A new wave of consumer AI tools has created an unexpected revenue stream: anxiety. In China, the launch of OpenClaw has been framed less as a productivity breakthrough than as a new line item in household budgets — a de facto "compute tax" that turns curiosity and fear of missing out into real spending.
The phenomenon is familiar. Parents buy myriad products and services to avoid letting their children "lose at the starting line," and adults pay for career training regardless of labour-market cycles. In the AI era those same emotions now funnel money into compute: token-based access, cloud calls and premium AI services. What used to be the preserve of trillion-dollar tech players is, for the first time, reaching ordinary consumers.
Big tech's appetite for compute set the stage. Companies from Alibaba and Tencent to Microsoft and Google have poured hundreds of billions into data centres and chips, enriching vendors such as Nvidia and Broadcom. Much of that capital expenditure lacks a clear short-term return, but executives prefer to spend rather than risk being left behind — a mindset epitomised by Larry Page's remark that he'd "rather go bankrupt than lose this race."
OpenClaw collapses that same dynamic into a consumer product. Users report that simple, everyday tasks — generating a few files, answering questions — can consume tokens that cost tens of yuan, roughly a few dollars, per interaction. Some short-form videos on platforms like Douyin show users burning thousands of yuan in a single day. For many, subscribing to human labour — for example a university student doing routine tasks — can be cheaper than running the AI constantly.

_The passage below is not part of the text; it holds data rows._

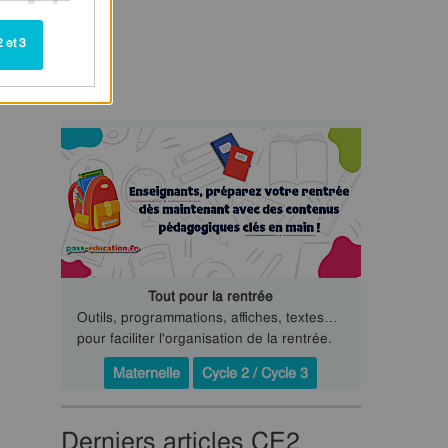
 et 3
Tout pour la rentrée
Outils, programmations, affiches, textes…
pour faciliter l'organisation de la rentrée.
Maternelle
Cycle 2 / Cycle 3
Derniers articles CE2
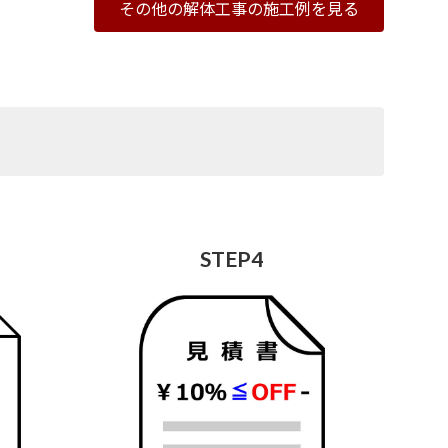
その他の解体工事の施工例を見る
STEP4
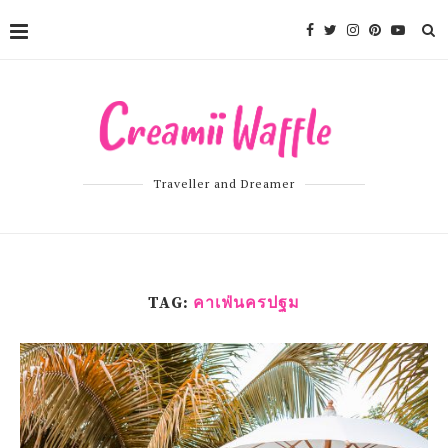
Traveller and Dreamer
TAG:
คาเฟ่นครปฐม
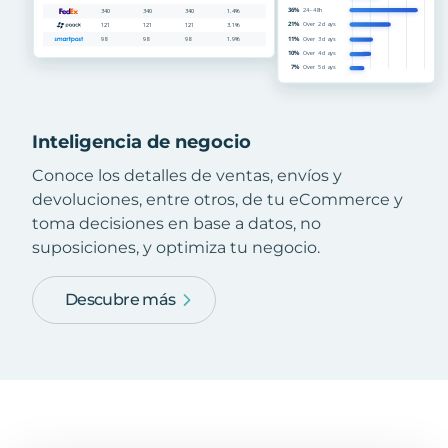
Inteligencia de negocio
Conoce los detalles de ventas, envíos y
devoluciones, entre otros, de tu eCommerce y
toma decisiones en base a datos, no
suposiciones, y optimiza tu negocio.
Descubre más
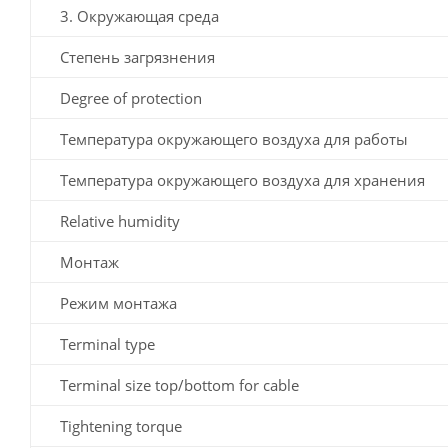
3. Окружающая среда
Степень загрязнения
Degree of protection
Температура окружающего воздуха для работы
Температура окружающего воздуха для хранения
Relative humidity
Монтаж
Режим монтажа
Terminal type
Terminal size top/bottom for cable
Tightening torque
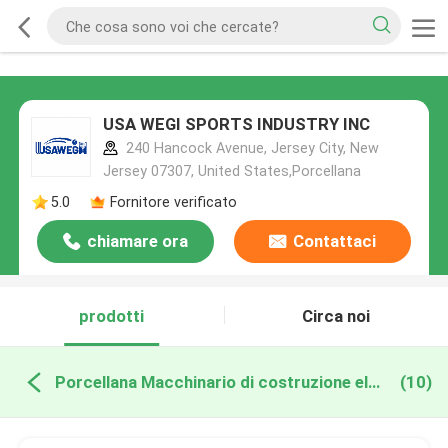
USA WEGI SPORTS INDUSTRY INC
240 Hancock Avenue, Jersey City, New
Jersey 07307, United States,Porcellana
5.0
Fornitore verificato
chiamare ora
Contattaci
prodotti
Circa noi
Porcellana Macchinario di costruzione elettrico
(10)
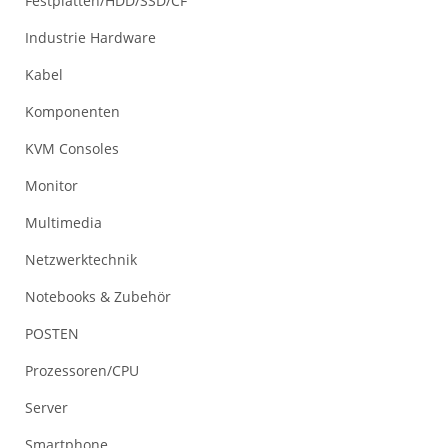
Festplatten/HDD/SSD/CF
Industrie Hardware
Kabel
Komponenten
KVM Consoles
Monitor
Multimedia
Netzwerktechnik
Notebooks & Zubehör
POSTEN
Prozessoren/CPU
Server
Smartphone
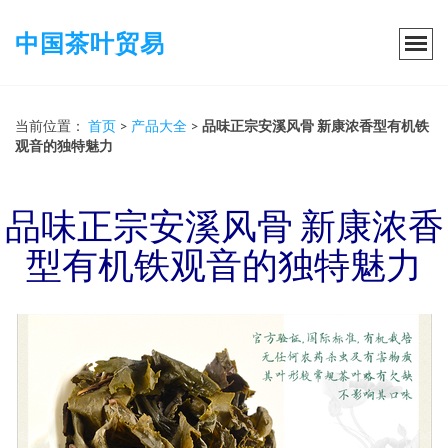
中国茶叶贸易
当前位置：
首页
>
产品大全
>
品味正宗安溪风骨 新康浓香型有机铁
观音的独特魅力
品味正宗安溪风骨 新康浓香
型有机铁观音的独特魅力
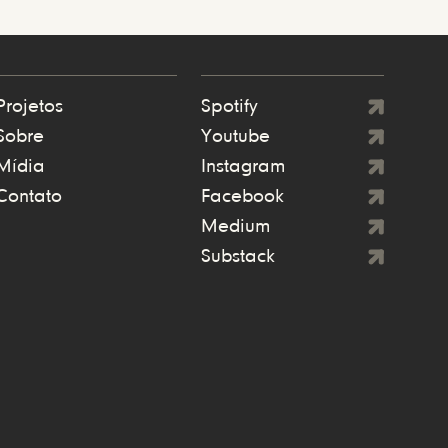
Projetos
Spotify
Sobre
Youtube
Mídia
Instagram
Contato
Facebook
Medium
Substack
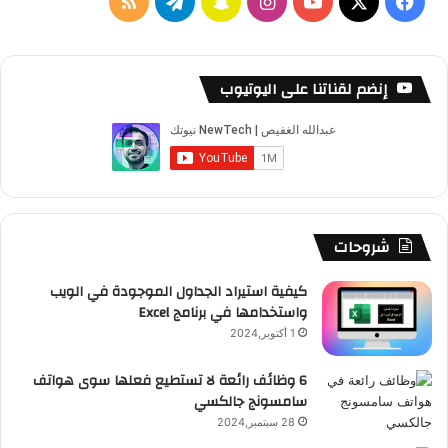
‫X
فيسبوك
‫YouTube
انستقرام
سناب
تيلقرام
ملخص
تشات
الموقع
RSS
إنضم لقناتنا على اليوتيوب
شروحات
كيفية استيراد الجداول الموجودة في الويب
واستخدامها في برنامج Excel
1 أكتوبر,2024
6 وظائف رائعة لا تستطيع فعلها سوى هواتف
سامسونج جالكسي
28 سبتمبر,2024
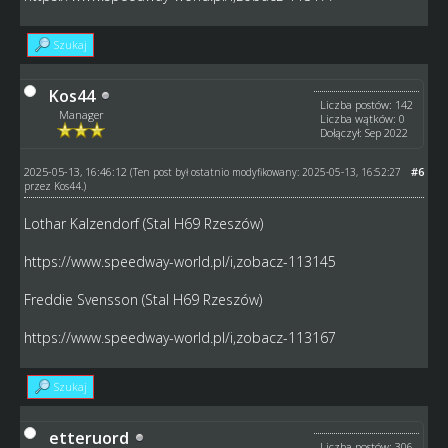
Szukaj
Kos44
Liczba postów: 142
Manager
Liczba wątków: 0
Dołączył: Sep 2022
2025-05-13, 16:46:12
#6
(Ten post był ostatnio modyfikowany: 2025-05-13, 16:52:27
przez
Kos44
.)
Lothar Kalzendorf (Stal H69 Rzeszów)
https://www.speedway-world.pl/i,zobacz-113145
Freddie Svensson (Stal H69 Rzeszów)
https://www.speedway-world.pl/i,zobacz-113167
Szukaj
etteruord
Liczba postów: 306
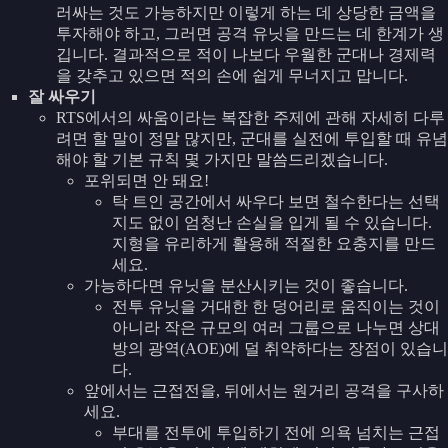
러싸는 것도 가능하지만 이렇게 하는 데 상당한 금액을
투자해야 하고, 그러면 공격 유닛을 만드는 데 한계가 생
깁니다. 결과적으로 적이 나보다 우월한 군대나 경제력
을 갖추고 있으면 적의 손에 쉽게 무너지고 맙니다.
잘 싸우기
RTS에서의 싸움이라는 복잡한 주제에 관해 자세히 다루
려면 할 말이 정말 많지만, 군대를 실전에 투입할 때 유념
해야 할 기본 규칙 몇 가지만 말씀드리겠습니다.
포위되면 안 돼요!
탁 트인 공간에서 싸우다 보면 철수한다는 선택
지도 없이 엄청난 손실을 입게 될 수 있습니다.
지형을 유리하게 활용해 적절한 요충지를 만드
세요.
가능하다면 유닛을 분산시키는 것이 좋습니다.
전투 유닛을 거대한 한 덩어리로 움직이는 것이
아니라 작은 규모의 여러 그룹으로 나누면 상대
방의 광역(AOE)에 덜 취약하다는 장점이 있습니
다.
앞에서는 근접전을, 뒤에서는 원거리 공격을 구사하
세요.
부대를 전투에 투입하기 전에 의욕 넘치는 근접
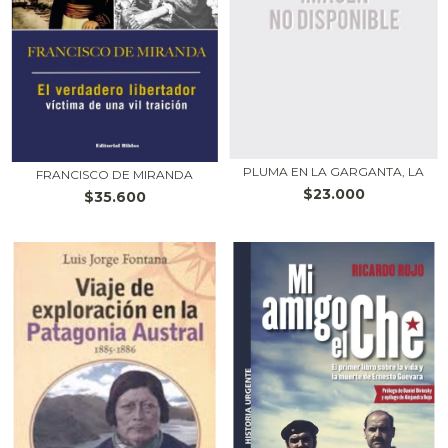
PLUMA EN LA GARGANTA, LA
FRANCISCO DE MIRANDA
$23.000
$35.600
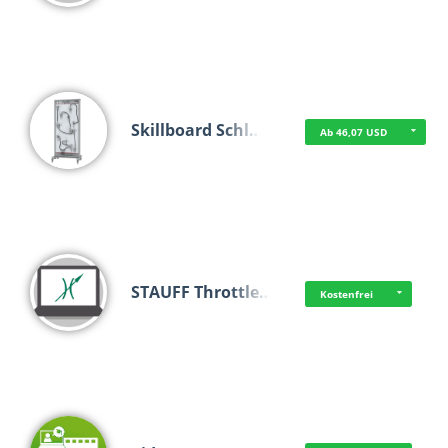
Skillboard Schl…
Ab 46,07 USD
STAUFF Throttle…
Kostenfrei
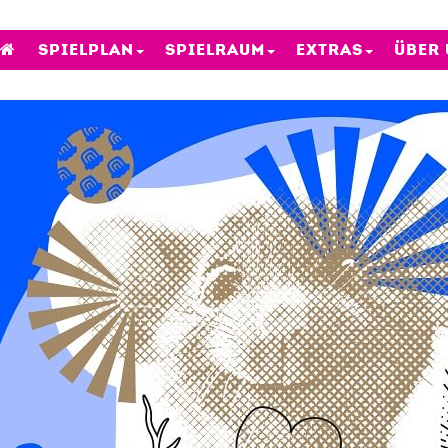
SPIELPLAN
SPIELRAUM
EXTRAS
ÜBER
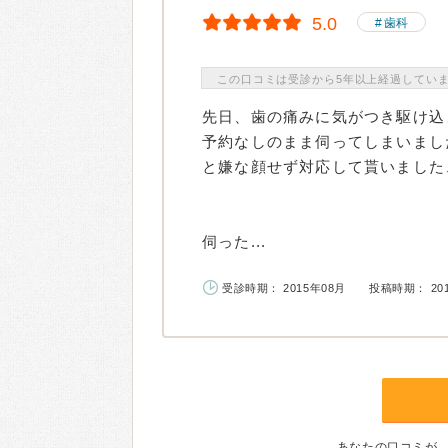
5.0
歯科
この口コミは受診から5年以上経過してい
先日、歯の痛みに気がつき駆け込
予約なしのまま伺ってしまいまし
と嫌な顔せず対応して貰いました
伺った...
受診時期： 2015年08月
投稿時期： 20
あなたの口コミが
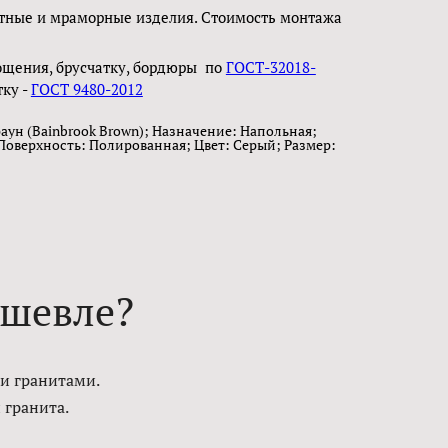
тные и мраморные изделия. Стоимость монтажа
ощения, брусчатку, бордюры по
ГОСТ-32018-
тку -
ГОСТ 9480-2012
аун (Bainbrook Brown); Назначение: Напольная;
Поверхность: Полированная; Цвет: Серый; Размер:
ешевле?
ми гранитами.
 гранита.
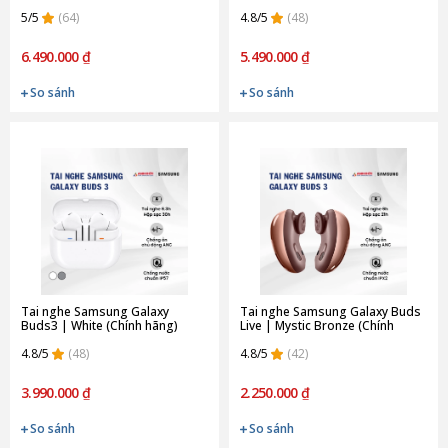
5/5
(64)
4.8/5
(48)
6.490.000 ₫
5.490.000 ₫
So sánh
So sánh
Tai nghe Samsung Galaxy
Tai nghe Samsung Galaxy Buds
Buds3 | White (Chính hãng)
Live | Mystic Bronze (Chính
Hãng)
4.8/5
(48)
4.8/5
(42)
3.990.000 ₫
2.250.000 ₫
So sánh
So sánh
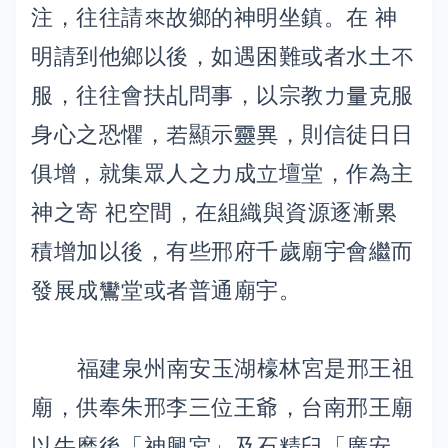
注，往往請來故鄉的神明坐鎮。在 神
明請到他鄉以後，如遇困難或者水土不
服，往往會扶乩問事，以宗教力量克服
身心之恐懼，若顯示靈異，則信徒日日
俱增，就集眾人之力成立壇堂，作為主
神之寄 祀空間，在組織與資源逐漸累
積增加以後，有些邢府千歲廟宇會繼而
發展成鸞堂或者普通廟宇。
福建泉州南安玉湖檺林宮是邢王祖
廟，供奉朱邢李三位王爺，台南邢王廟
以牛磨後「神興宮」及石精臼「廣安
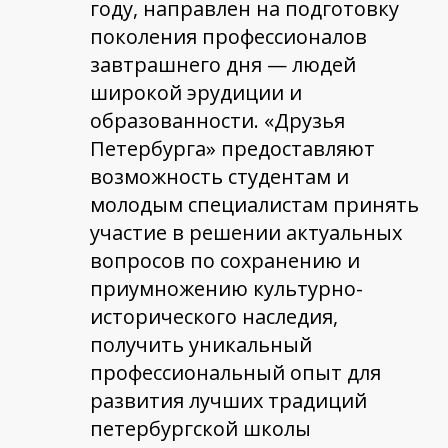
году, направлен на подготовку
поколения профессионалов
завтрашнего дня — людей
широкой эрудиции и
образованности. «Друзья
Петербурга» предоставляют
возможность студентам и
молодым специалистам принять
участие в решении актуальных
вопросов по сохранению и
приумножению культурно-
исторического наследия,
получить уникальный
профессиональный опыт для
развития лучших традиций
петербургской школы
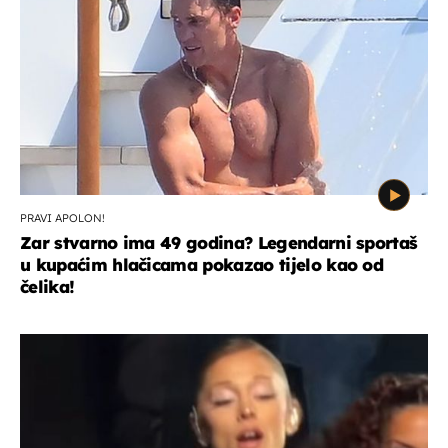
PRAVI APOLON!
Zar stvarno ima 49 godina? Legendarni sportaš
u kupaćim hlačicama pokazao tijelo kao od
čelika!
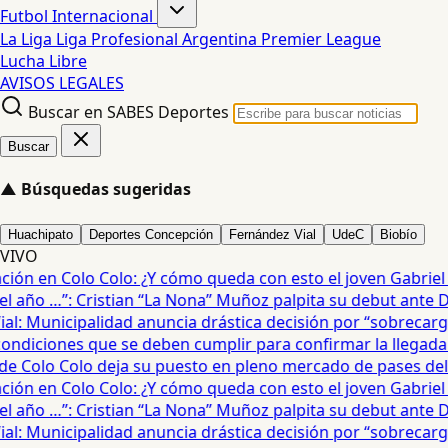
Futbol Internacional
La Liga
Liga Profesional Argentina
Premier League
Lucha Libre
AVISOS LEGALES
Buscar en SABES Deportes
Buscar
▲
Búsquedas sugeridas
Huachipato
Deportes Concepción
Fernández Vial
UdeC
Biobío
VIVO
ón en Colo Colo: ¿Y cómo queda con esto el joven Gabriel Ma
 año …”: Cristian “La Nona” Muñoz palpita su debut ante De
: Municipalidad anuncia drástica decisión por “sobrecarga”
diciones que se deben cumplir para confirmar la llegada de
e Colo Colo deja su puesto en pleno mercado de pases del fú
ón en Colo Colo: ¿Y cómo queda con esto el joven Gabriel Ma
 año …”: Cristian “La Nona” Muñoz palpita su debut ante De
: Municipalidad anuncia drástica decisión por “sobrecarga”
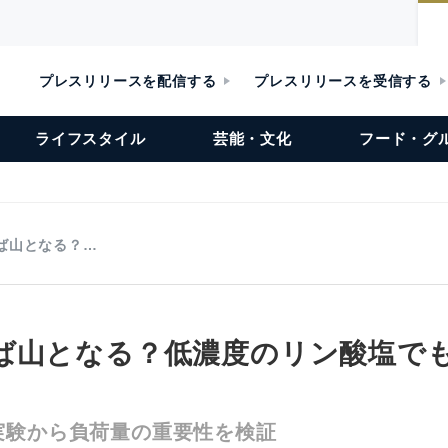
プレスリリースを配信する
プレスリリースを受信する
ライフスタイル
芸能・文化
フード・グ
ば山となる？…
ば山となる？低濃度のリン酸塩で
実験から負荷量の重要性を検証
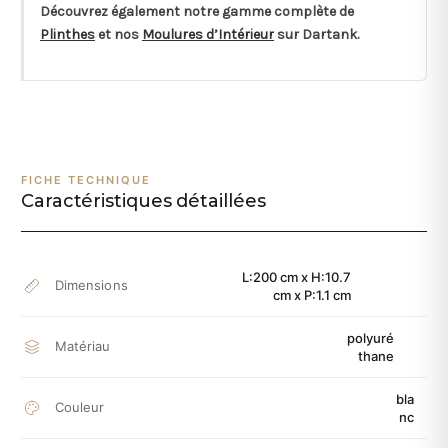
Découvrez également notre gamme complète de
Plinthes
et nos
Moulures d’Intérieur
sur Dartank.
FICHE TECHNIQUE
Caractéristiques détaillées
L:200 cm x H:10.7
Dimensions
cm x P:1.1 cm
polyuré
Matériau
thane
bla
Couleur
nc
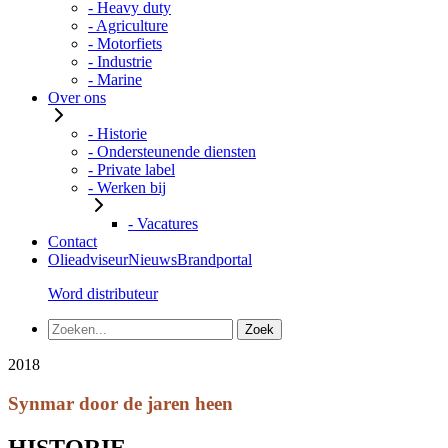
- Heavy duty
- Agriculture
- Motorfiets
- Industrie
- Marine
Over ons
- Historie
- Ondersteunende diensten
- Private label
- Werken bij
- Vacatures
Contact
Olieadviseur
Nieuws
Brandportal
Word distributeur
2018
Synmar door de jaren heen
HISTORIE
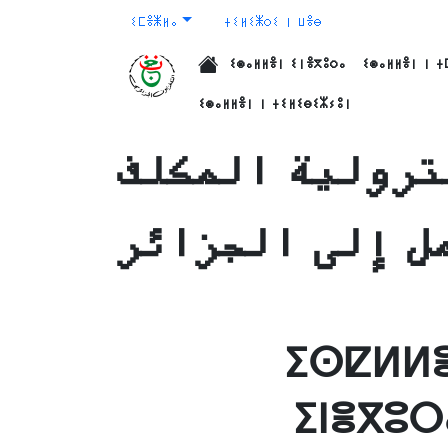
ⵉⵎⴻⵥⵍⴰ
ⵜⵉⵍⵉⵥⵔⵉ ⵏ ⵡⴻⴱ
ⵉⵙⴰⵍⵍⴻⵏ ⵉⵏⴻⴳⵓⵔⴰ
ⵉⵙⴰⵍⵍⴻⵏ ⵏ ⵜ
الرئيسية
ⵉⵙⴰⵍⵍⴻⵏ ⵏ ⵜⵉⵍⵉⴱⵉⵣⵢⵓⵏ
ترولية المكلف
ل إلى الجزائر
ⵉⵙⵇⵍⵍⴻ
ⵉⵏⴻⴳⵓⵔ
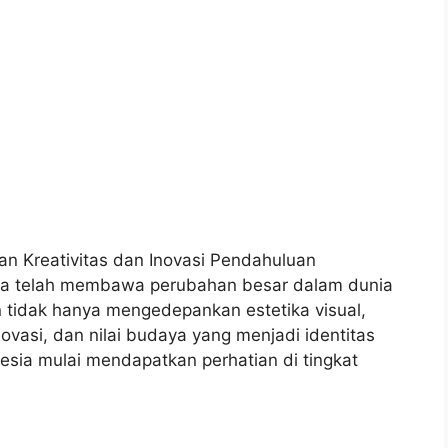
 Kreativitas dan Inovasi Pendahuluan
esia telah membawa perubahan besar dalam dunia
n tidak hanya mengedepankan estetika visual,
ovasi, dan nilai budaya yang menjadi identitas
esia mulai mendapatkan perhatian di tingkat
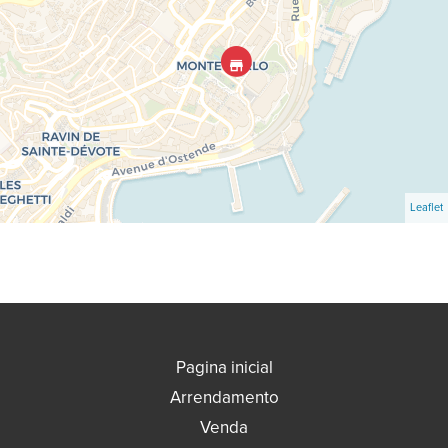
Leaflet
Pagina inicial
Arrendamento
Venda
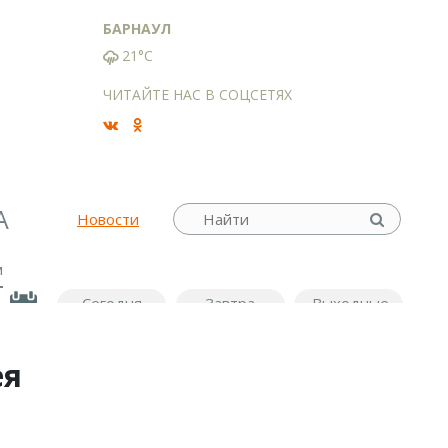
БАРНАУЛ
21°C
ЧИТАЙТЕ НАС В СОЦСЕТЯХ
А
Новости
м
Сегодня
Завтра
Выходные
ея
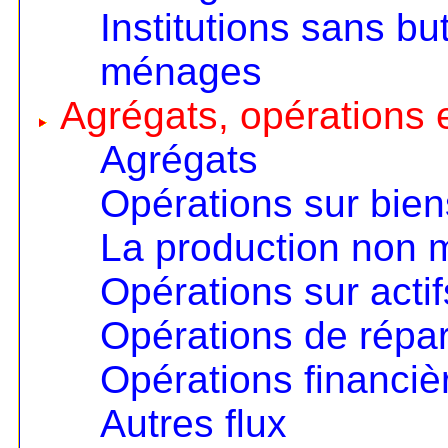
Institutions sans but
ménages
Agrégats, opérations e
Agrégats
Opérations sur bien
La production non
Opérations sur actif
Opérations de répart
Opérations financiè
Autres flux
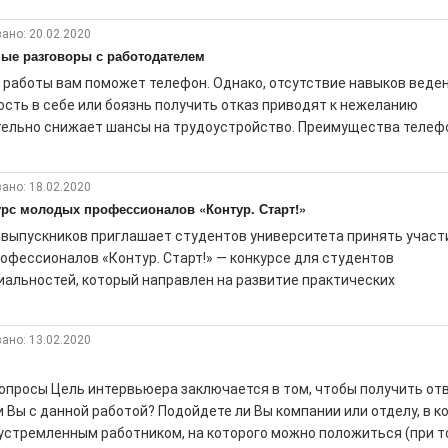
ано: 20.02.2020
ные разговоры с работодателем
 работы вам поможет телефон. Однако, отсутствие навыков веде
сть в себе или боязнь получить отказ приводят к нежеланию
тельно снижает шансы на трудоустройство. Преимущества телеф
ано: 18.02.2020
урс молодых профессионалов «Контур. Старт!»
 выпускников приглашает студентов университета принять участ
офессионалов «Контур. Старт!» — конкурсе для студентов
иальностей, который направлен на развитие практических
ано: 13.02.2020
опросы Цель интервьюера заключается в том, чтобы получить от
и Вы с данной работой? Подойдете ли Вы компании или отделу, в к
еустремленным работником, на которого можно положиться (при т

The macro data bear this out. OpenRouter reports China’s weekly large-model calls surged to 4.19 trillion tokens last week, returning the country to the top of global rankings. Behind that number are real currency flows to cloud providers and chip vendors, and micro-economies of installers, boutique consultants and course sellers who monetise users' anxiety about adoption.
Many who install OpenClaw quickly discover they do not know how to use it productively. The typical post-install script is tentative: produce emails, check calendars, read news and weather — tasks that cheaper models such as Claude or Manus handle at better cost-performance. The mismatch between expectation and utility means people "hammer at nails looking for a reason" to use the tool, racking up token bills in the process.
Commercial winners so far have not been the dreamers who hoped to build one-person empires powered by OpenClaw, but the service ecosystem around it. Technicians who install or remove the software, educators who sell short courses and influencers who package use cases capture much of the consumer surplus. The AI itself sometimes functions primarily as emotional currency: ownership confers the feeling of leadership and technical modernity rather than measurable productivity gains.
This is not a unique chapter in AI's story. Since ChatGPT appeared, an industry of training camps, wraparound membership sites and specialised tools sprung up to sell access and ease users' anxieties. The essential lesson is social and economic: people overestimate how much changes in a single year and underestimate the slow, structural shifts over a decade. OpenClaw could yet be revolutionary, but early adopters who equate possession with advantage may be paying dearly for status rather than efficiency.